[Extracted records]
▬▬▬▬▬▬

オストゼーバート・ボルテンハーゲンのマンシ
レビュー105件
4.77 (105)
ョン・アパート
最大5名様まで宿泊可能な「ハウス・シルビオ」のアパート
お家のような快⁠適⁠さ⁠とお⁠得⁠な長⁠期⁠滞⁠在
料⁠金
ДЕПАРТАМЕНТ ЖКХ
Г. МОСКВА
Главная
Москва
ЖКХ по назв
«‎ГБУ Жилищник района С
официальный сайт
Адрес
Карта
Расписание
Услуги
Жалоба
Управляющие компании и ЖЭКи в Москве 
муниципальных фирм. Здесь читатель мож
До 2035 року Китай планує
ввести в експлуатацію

▬▬▬▬▬▬

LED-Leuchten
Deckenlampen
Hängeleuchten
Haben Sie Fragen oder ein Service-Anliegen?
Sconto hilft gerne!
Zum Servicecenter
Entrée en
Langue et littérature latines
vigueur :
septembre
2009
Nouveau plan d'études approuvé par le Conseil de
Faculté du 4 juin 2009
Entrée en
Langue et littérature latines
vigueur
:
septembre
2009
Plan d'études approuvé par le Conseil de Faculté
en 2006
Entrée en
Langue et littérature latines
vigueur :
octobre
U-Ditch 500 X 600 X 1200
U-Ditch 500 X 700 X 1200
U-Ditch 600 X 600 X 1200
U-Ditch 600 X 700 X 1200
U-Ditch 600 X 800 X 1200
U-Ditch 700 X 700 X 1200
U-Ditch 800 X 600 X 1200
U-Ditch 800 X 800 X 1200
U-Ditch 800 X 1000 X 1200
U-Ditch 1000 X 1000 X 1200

▬▬▬▬▬▬

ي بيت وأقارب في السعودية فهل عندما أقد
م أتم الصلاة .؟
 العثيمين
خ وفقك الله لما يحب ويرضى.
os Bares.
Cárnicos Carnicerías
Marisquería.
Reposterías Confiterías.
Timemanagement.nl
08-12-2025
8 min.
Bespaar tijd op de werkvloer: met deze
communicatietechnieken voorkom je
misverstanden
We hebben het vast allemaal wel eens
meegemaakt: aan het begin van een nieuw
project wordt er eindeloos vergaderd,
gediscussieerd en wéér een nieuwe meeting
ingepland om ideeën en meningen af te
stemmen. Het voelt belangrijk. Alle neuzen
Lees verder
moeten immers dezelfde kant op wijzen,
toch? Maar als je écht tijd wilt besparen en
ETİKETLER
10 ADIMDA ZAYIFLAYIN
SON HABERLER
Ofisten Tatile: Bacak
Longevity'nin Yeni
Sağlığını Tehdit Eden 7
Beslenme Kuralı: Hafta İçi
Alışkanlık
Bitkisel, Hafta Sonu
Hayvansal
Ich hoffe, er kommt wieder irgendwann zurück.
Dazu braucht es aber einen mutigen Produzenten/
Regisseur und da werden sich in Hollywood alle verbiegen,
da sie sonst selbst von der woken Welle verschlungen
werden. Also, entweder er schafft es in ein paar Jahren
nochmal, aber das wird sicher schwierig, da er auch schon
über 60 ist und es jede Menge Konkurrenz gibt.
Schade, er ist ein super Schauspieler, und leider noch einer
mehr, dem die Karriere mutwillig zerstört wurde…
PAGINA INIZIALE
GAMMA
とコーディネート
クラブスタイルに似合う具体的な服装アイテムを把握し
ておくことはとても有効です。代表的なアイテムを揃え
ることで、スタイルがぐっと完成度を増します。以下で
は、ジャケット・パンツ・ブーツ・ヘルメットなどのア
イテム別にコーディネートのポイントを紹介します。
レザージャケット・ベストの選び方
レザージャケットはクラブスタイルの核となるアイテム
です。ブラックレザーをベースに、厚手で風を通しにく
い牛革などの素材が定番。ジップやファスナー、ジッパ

▬▬▬▬▬▬

Scan the records above for the lines holding "U-Ditch 800 X 800 X 1200" and "U-Ditch 1000 X 1000 X 1200". Transcribe those two and every line between them word for word, and no others.

**Result below:**
U-Ditch 800 X 800 X 1200
U-Ditch 800 X 1000 X 1200
U-Ditch 1000 X 1000 X 1200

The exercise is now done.